Francisco Gabilondo Soler mixed a variety of styles in his songs, including the fox trot, tango (such as in the song "Che Araña"), U.S. country music ("El Raton Vaquero") and Mexican ranchera music, employing unique orchestration and rhythm. Cri-Cri's songs, of which he wrote both the music and the lyrics, became fables with both an educational and entertainment value. Some of his songs remained popular over the decades such that a few of his characters have become recognizable in Mexican popular culture, such as "La Muñeca Fea" ("The Ugly Doll"), a song that tells the story of an old broken doll thay is orgotten in an attic and is befriended by a mouse.

===Songs===
His songs have been translated into many languages including French, English, Portuguese and Russian. More than songs, Francisco Gabilondo Soler created stories with music, making children all over the world dream with them.

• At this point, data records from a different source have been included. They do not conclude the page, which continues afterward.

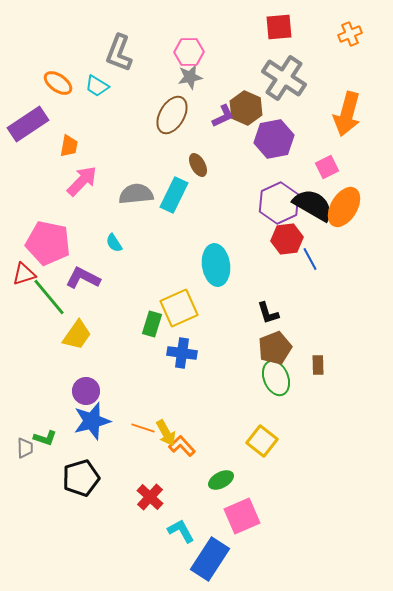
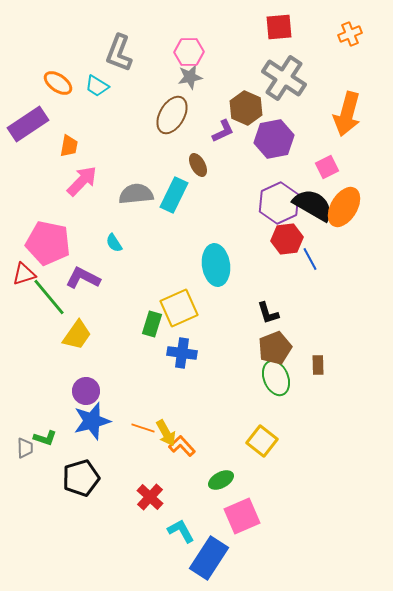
purple L-shape at (223, 116): moved 15 px down
blue rectangle at (210, 559): moved 1 px left, 1 px up
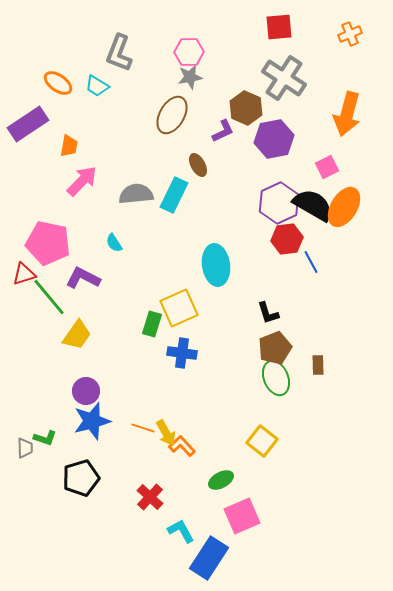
blue line at (310, 259): moved 1 px right, 3 px down
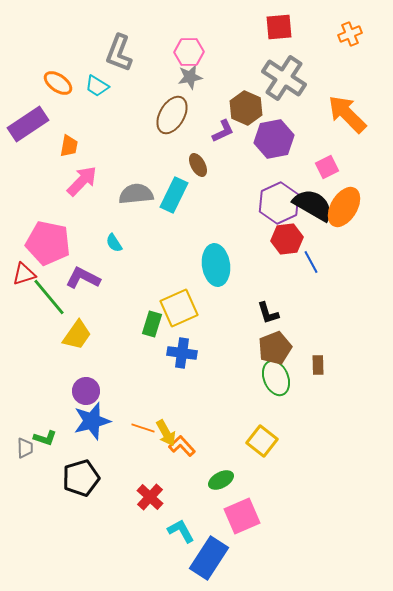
orange arrow at (347, 114): rotated 120 degrees clockwise
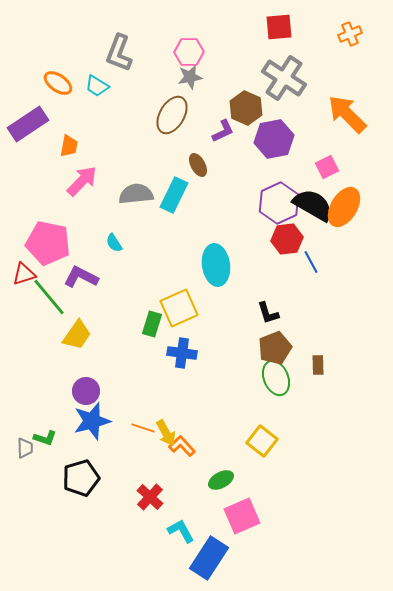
purple L-shape at (83, 278): moved 2 px left, 1 px up
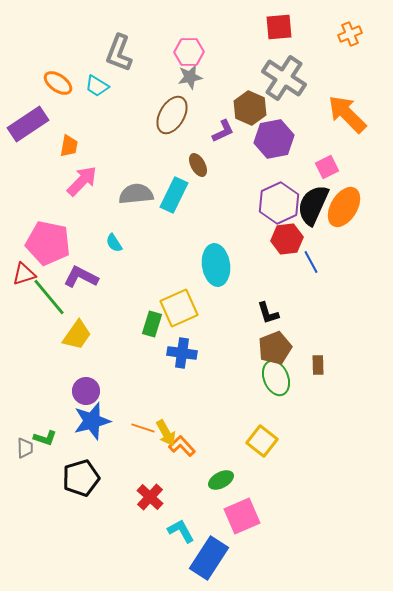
brown hexagon at (246, 108): moved 4 px right
black semicircle at (313, 205): rotated 96 degrees counterclockwise
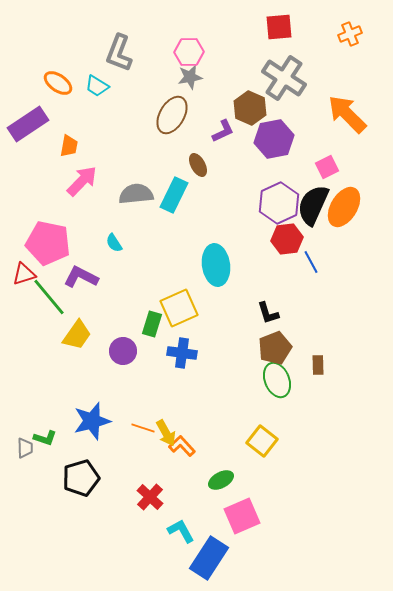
green ellipse at (276, 378): moved 1 px right, 2 px down
purple circle at (86, 391): moved 37 px right, 40 px up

Some songs performed by Cri-Crí:
- Abuelita (Di Por Qué)
- Acuarela
- Al Agua Todos
- Barquito de Nuez
- Batallón de Plomo
- Bombón I
- Caminito de la escuela
- Campanita y Juan Pestañas
- Canción de las Brujas
- Canción de Reyes
- La Negrita Cucurumbé
- La Muñeca Fea
- La Marcha de las Letras
- Orquesta de Animales
- La Patita
- Lunada
- El Chorrito
- El Comal le Dijo a la Olla
- El Ratón Vaquero
- El Rey de Chocolate
- Cochinitos Dormilones
- Casamiento de los Palomos
- El Comal y la Olla
- La Merienda
- Negrito Bailarín
- Papá Elefante
- La Sirenita

==Miscellaneous==
In 2007, for the centennial celebration of his birth, the dance company at the Palacio de Bellas Artes prepared a show based on his work. The choreography uses his most representative songs, and the scenes are filled with images of the characters from songs such as "El ratón vaquero" (The cowboy mouse), "Los mosquitos trompeteros" (The trumpeter mosquitoes) and "La muñeca fea" (The ugly doll). This homage to Cri-Crí was set to run through 2008.